I don’t wish to be accused of spoiling your experience with too much narrative so about that I will be largely silent beyond saying that Juliet Stevenson is superb, and that the stunning technology creates all the necessary ambience and conjures up any crucial additional characters. For narrative, you can of course go to the Festival website which will simply tell you that ‘as the lights change at a major crossroad in a city in the heart of Europe, a car grinds to a halt. Its driver can drive no more. Without warning or cause, he has gone blind. Within hours, it is clear that this is a blindness like no other. Within days the epidemic has spread through the city. The government tries to quarantine the contagion by herding the newly blind people into an empty asylum. But their attempts are futile. The city is in panic.’
That’s all you need to know, and all that’s left is for you to do is to buy your tickets and to say ‘Lexie told you to’.
Further to my earlier reflection on contradiction, I have to say I thoroughly enjoyed the evening but that ‘enjoyed’ might not be the word best suited to how I found the experience at the time. ‘Gripping’ might be a better choice.
Or ‘riveting’.
Suffice to say that this production is superbly mounted by highly capable people and mirrors the short YouTube clips I’ve seen of the original. It’s disturbing and Juliet Stevenson is beyond fabulous. By now we’re quite accustomed to experiencing dystopian narratives of this nature because Netflix and associated platforms seem to lust after them and, unsurprisingly, we can’t seem to get enough of them either. Think ‘The Handmaid’s Tale’ and even ‘Line of Duty’. I’m rather glad of this because it prepared me to some extent for the ‘Blindness’ experience but I’m also sad that I seem to have become somewhat indifferent to its effect and therefore am able to remain, to some extent, emotionally removed.
I’ll have to work on that.
The narrative journey Stevenson took me on was every bit as disturbing as it was intended to be but it still allowed me time to go on my own constructivist expedition down my own singular rabbit holes of distress and torment obviated only by my overarching knowledge that this was a just piece of theatre and that I was going to have to, almost immediately, record my experience in my own tangible language, in a lexicon that will no doubt be less explicit and somewhat more poignant than might reasonably be expected from such an astonishing and unanticipated experience of this nature.
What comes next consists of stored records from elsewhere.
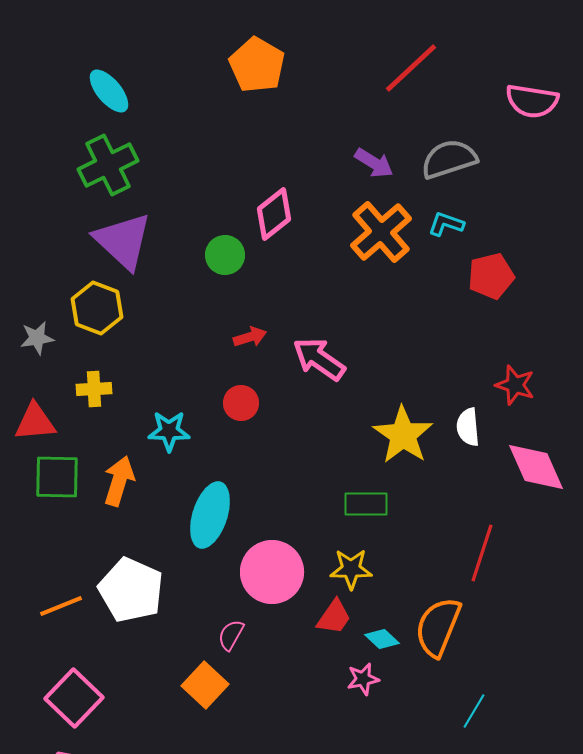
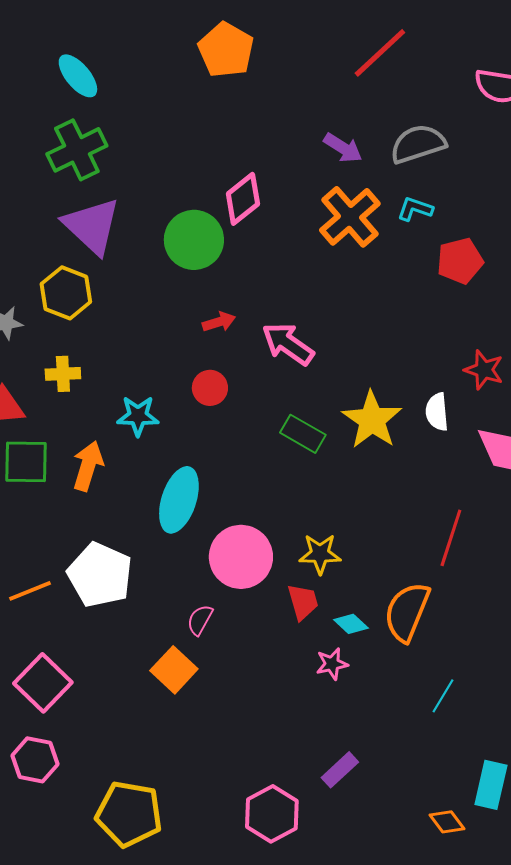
green circle: (225, 255) -> (194, 240), size x1.5
green rectangle: (366, 504) -> (303, 434), moved, turned 30
red trapezoid: (334, 617) -> (303, 602), turned -51

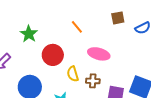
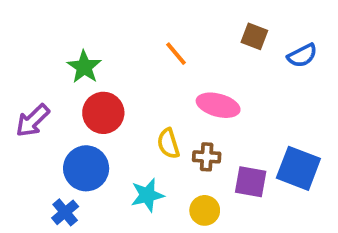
brown square: (118, 18) -> (254, 36), turned 32
red circle: (53, 55) -> (103, 113), moved

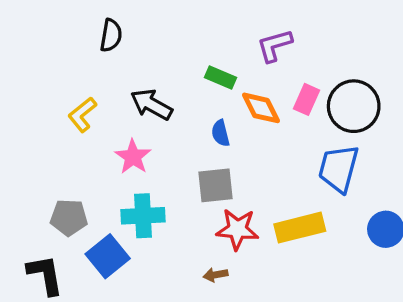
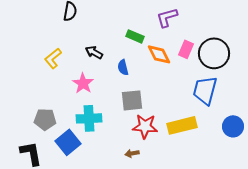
black arrow: (151, 105) -> (94, 52), size x0.7
blue semicircle: (221, 133) -> (123, 67), moved

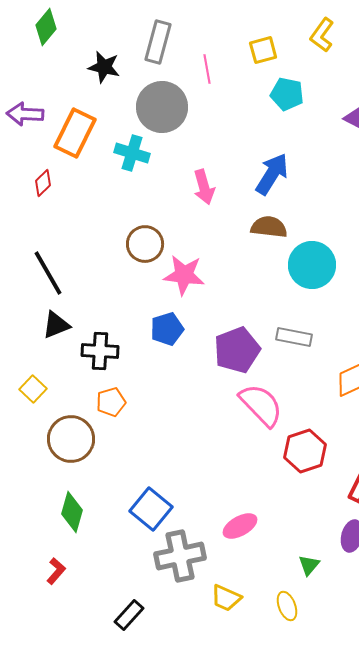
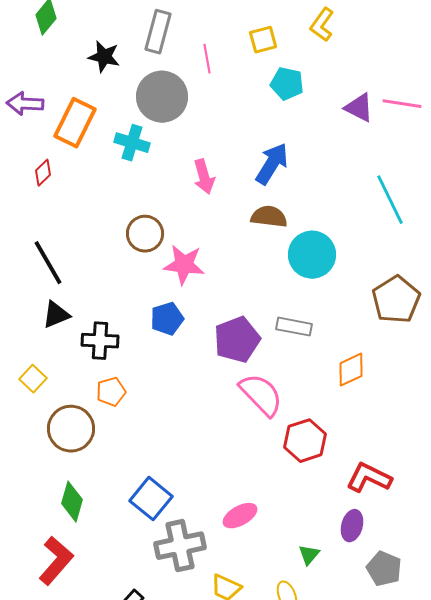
red L-shape: (56, 571) -> (56, 561), size x1.8

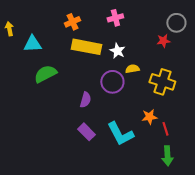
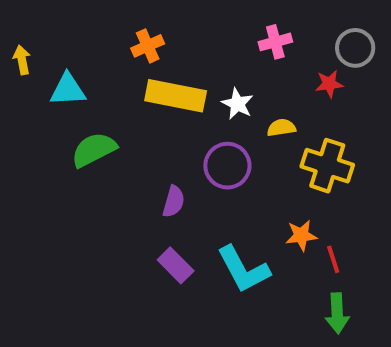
pink cross: (115, 18) -> (275, 42), moved
yellow semicircle: (132, 69) -> (281, 128), moved

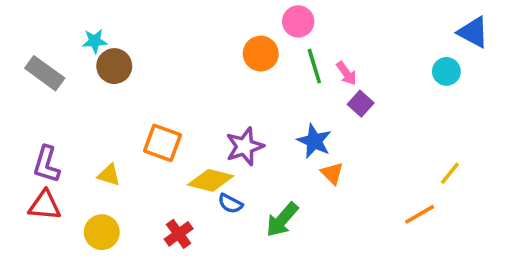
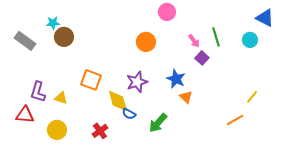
orange circle: (261, 54) -> (146, 42), moved
green line: (314, 66) -> (216, 37), moved
purple L-shape: (46, 164) -> (38, 92), moved
yellow diamond: (211, 180) -> (118, 101), turned 60

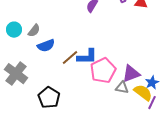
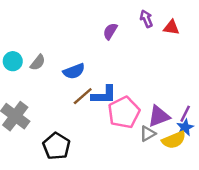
blue semicircle: (46, 46) -> (74, 71), moved
gray triangle: (122, 88) -> (148, 134), turned -40
yellow semicircle: (143, 93) -> (174, 140), turned 120
purple line: (152, 103) -> (185, 114), moved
I’m not sure I could ever do it justice.
I have no hesitation in recommending this work to you. While complex and disturbing it is also accessible and surprisingly linear. My rabbit holes will not be yours because, as I have said, this is a constructivist piece, and our responses will be unique to each of us. I own up to the fact that I have not read the translation in English let alone the Portuguese, but I am assured by people who have done both that this is an authentic expression of the author’s original work.
I’m sure he’d have been pleased,
As a reviewer ‘Blindness’ took me well out of my comfort zone in that I couldn’t scratch endless notes with a dying ballpoint in one of my dog-eared notebooks. It would have been infra dig and well outside the rules of this particular game, and I do try to play by the rules at least some of the time. It did much, much more, of course than make me exit my comfort zone. It took me to London, to the Donmar Warehouse, and it shared the joy of Stevenson whispering intimately in my ear about the end of life as we’ve known it.
Hers was the magic.
To her the ovation.
I liked it. I liked it very much.
You will too.
But wait, there’s more –
POST PERFORMANCE CONVERSATION
As an adjunct to Auckland Writers Festival & Auckland Live’s presentation of the Donmar Warehouse’s production of BLINDNESS, join disability advocate Martine Abel-Williamson, legally blind writer Steff Green and The University of Auckland Dean of Arts Dr. Robert Greenberg for a post-performance conversation about the controversy surrounding Saramago’s novel of the same name because of its negative representations of blindness, and the ways in which society privileges sight / the visual.
This conversation will take place on Friday May 14 at 3.30pm (immediately following the 2.15pm performance) in the Supper Room of the Auckland Town Hall, 301-317 Queen Street, and is free to attend.